O caixão foi levado em cima do caminhão do Corpo de Bombeiros, onde um banner com uma foto dela montada em um cavalo, também foi exposto.


Entre as homenagens da tarde deste sábado (07), cavaleiros se reuniram para participar do cortejo, lembrando da pequena que admirava os animais.
“A Yasmim é uma guerreira, é uma criança que veio para nos ensinar. Desde como tratar uma pessoa, um animal. O amor que ela tinha pelo pai e pela mãe. Uma pessoa excepcional”, contou Carla.
A Cristal era a égua de estimação da Yasmim. Ela também fez parte da despedida. O animal acompanhou o momento, sem ser montado, em uma homenagem simbólica à menina.

“É uma homenagem para prestigiar a Yasmim que foi uma guerreira, amante dos animais. A égua dela vai participar do cortejo, mas vai faltar a cavaleira”.
Eles saíram das proximidades da Capela A da Acesc, onde Yasmim estava sendo velada, e seguiram em direção ao Cemitério Cristo Redentor, para o sepultamento.

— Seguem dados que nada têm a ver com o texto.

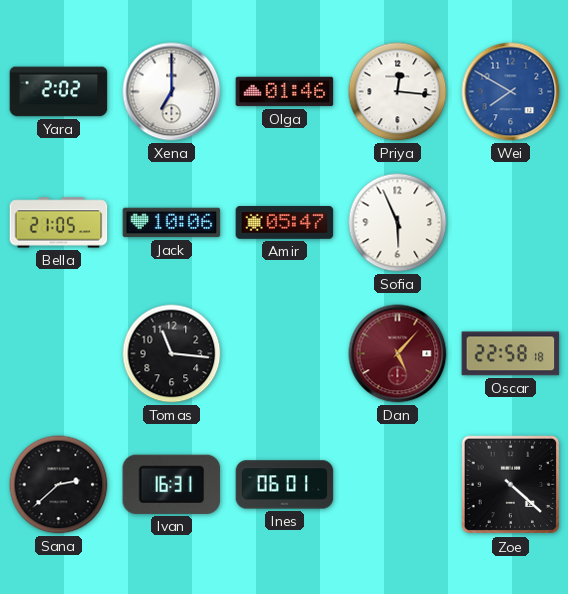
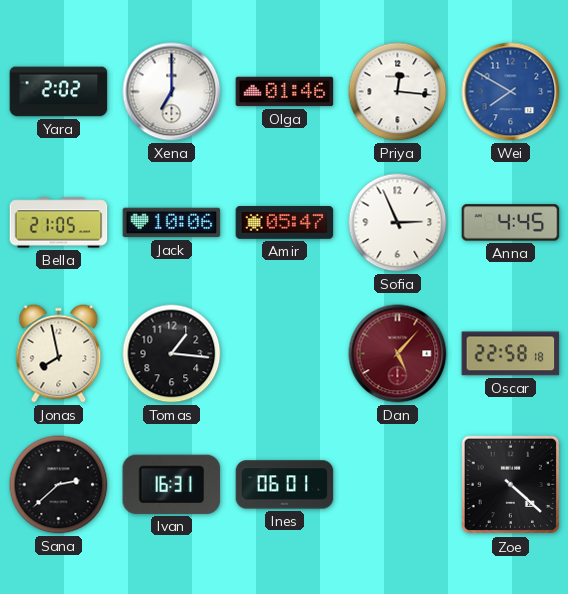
Sofia: 5:56 -> 2:56
Anna: none -> 4:45
Jonas: none -> 7:58
Tomas: 11:16 -> 1:16
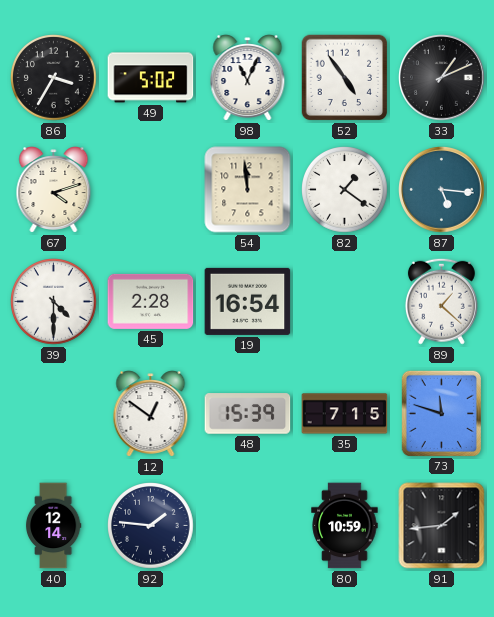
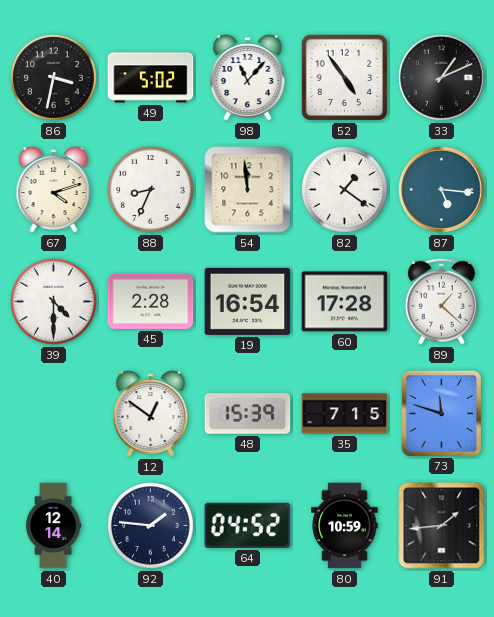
86: 3:35 -> 3:32
98: 11:04 -> 11:07
88: none -> 8:34
60: none -> 17:28
64: none -> 04:52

Um momento marcado por forte comoção. Durante o trajeto: orações, gestos de carinho e solidariedade.
À família e aos amigos, desejamos o conforto neste momento de dor. E à Yasmim, o descanso eterno.
Desde 2024
Há quase dois anos, a família da pequena Yasmim recorria à Justiça após ser vítima do golpe. O pedido era por medicamentos avaliados em R$ 2,4 milhões, solicitados pela família através da Justiça ao Estado, que tinham como objetivo conter o avanço do neuroblastoma, um câncer agressivo que atinge ossos e tecidos da menina.
Diagnosticada aos cinco anos, Yasmim passou por quimioterapia e transplantes, mas a doença voltou de forma mais grave, com recidiva óssea.
Parte dos remédios chegou com atraso e, de acordo com a mãe, Daniele Campos, a demora contribuiu para o agravamento da doença.
Ao longo de sete anos, a paciente passou por diversos ciclos de quimioterapia e transplantes.
Nos últimos meses, o quadro clínico evoluiu para cuidados paliativos após o avanço da doença no quadril e no fêmur, o que impossibilitou intervenções cirúrgicas.